Now with about a decade into his career, he’s seen his share of changes—all while climbing from his first job out of college with Pandora to now having the most prestigious enterprise sales position at Meta. But the practical skills, like communication in a variety of mediums, working in teams and creating advertising campaigns, have always been the foundation.
“There’s no more important skill than being able to convey information in a helpful, concise and effective way,” he said. “This has been something I’ve been able to use daily since I left the program and has helped me tremendously with the jobs I have had since graduation.”
Anna Murphy-Pociask graduated in May with a public relations degree and social media certificate. While in school, she served as president of UWO’s Public Relations Student Society of America (PRSSA) chapter and interned with the Oshkosh Convention and Visitors Bureau. She credits her outside-the-classroom activities with helping her land her first job after graduation: touring the country for a year as a Hotdogger in the Oscar Mayer Weinermobile.
“I felt that the department has an outstanding team of professors and advisers,” she said. “I felt fully supported in classes and clubs I was a part of. It is very helpful that the classes had real-life and hands-on experiences so I could be prepared for my role post-graduation.”
PRSSA is one of many student organizations, clubs or other groups that can give AMP students experience. The Advance-Titan is the student-run campus newspaper that publishes weekly during the fall and spring semester. Ad Club is an option for students with an interest in advertising and is open to all majors. Northeastern Wisconsin Scholastic Press Association (NEWSPA) is another long-running learning and networking opportunity for AMP students.
“Every student has applied experience, whether that’s with an internship, working with client projects or they’re involved with a student club that’s doing a campaign,” Nicolini said. “We tell them you need two or three of those, that one is not enough. You might not figure out your passion by doing just one.”
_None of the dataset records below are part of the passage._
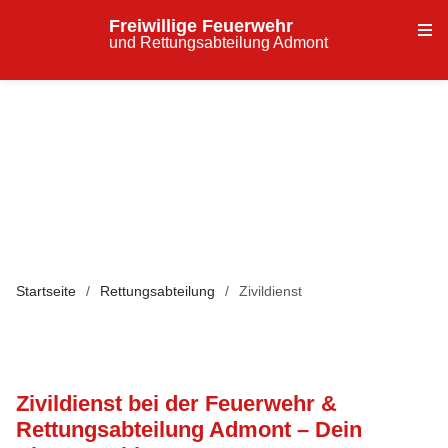
Freiwillige Feuerwehr
und Rettungsabteilung Admont
Startseite
Rettungsabteilung
Zivildienst
Zivildienst bei der Feuerwehr &
Rettungsabteilung Admont – Dein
Gleason spent years as a photojournalist before turning to academia. Nicolini worked more than a decade in strategic marketing, communications and public relations in corporate, nonprofit and agency environments. A strong suit of the department, Nicolini said, is its educators all have experience in the industry.
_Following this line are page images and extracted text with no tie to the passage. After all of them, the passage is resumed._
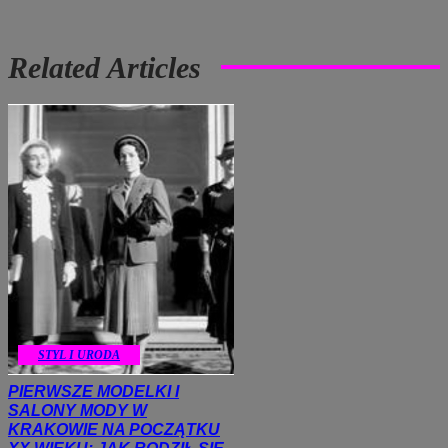
Related Articles
STYL I URODA
PIERWSZE MODELKI I
SALONY MODY W
KRAKOWIE NA POCZĄTKU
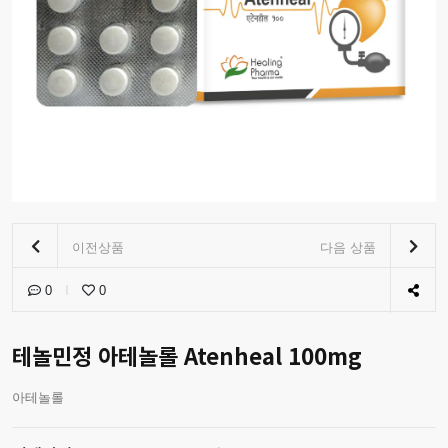
이전상품
다음 상품
0
0
테놀민정 아테놀롤 Atenheal 100mg
아테놀롤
And the faculty are far from the only experienced professionals making an impact on students—another priority for the department is keeping a network of alumni and others working in and with the media involved.
Gleason said the AMP department has an advisory board, including some UWO graduates, who meet every semester with the faculty to talk about changes in the industry and how to best set students up for success. The department also constantly is in contact with other alumni for the same purpose.
Karmenzind is a perfect example of how these connections can go a long way. Through his involvement in NEWSPA, he met 2008 graduate Kirsten Strom, who minored in journalism at UWO and had recently started a job at Pandora. That helped him secure an internship, which then led to his first job after college. He called it the “biggest career-altering opportunity” he’s had.
“At the end of the day, companies are just groups of people working towards specific goals and having personal connections to these groups of people is the most important way to get a student’s foot in the door for opportunities,” Karmenzind said. “However, once your foot is in the door, you have to show up strong!”
Showing up strong is something UWO advertising, multimedia journalism and public relations graduates are prepared to do. It was true under the former name and same goes for the rebranded AMP department.
“When people come through the department they feel like they’re part of a community and we’re here to help them,” Nicolini said. “We’re not going to give up on them and we’re going to give them the tools they need.”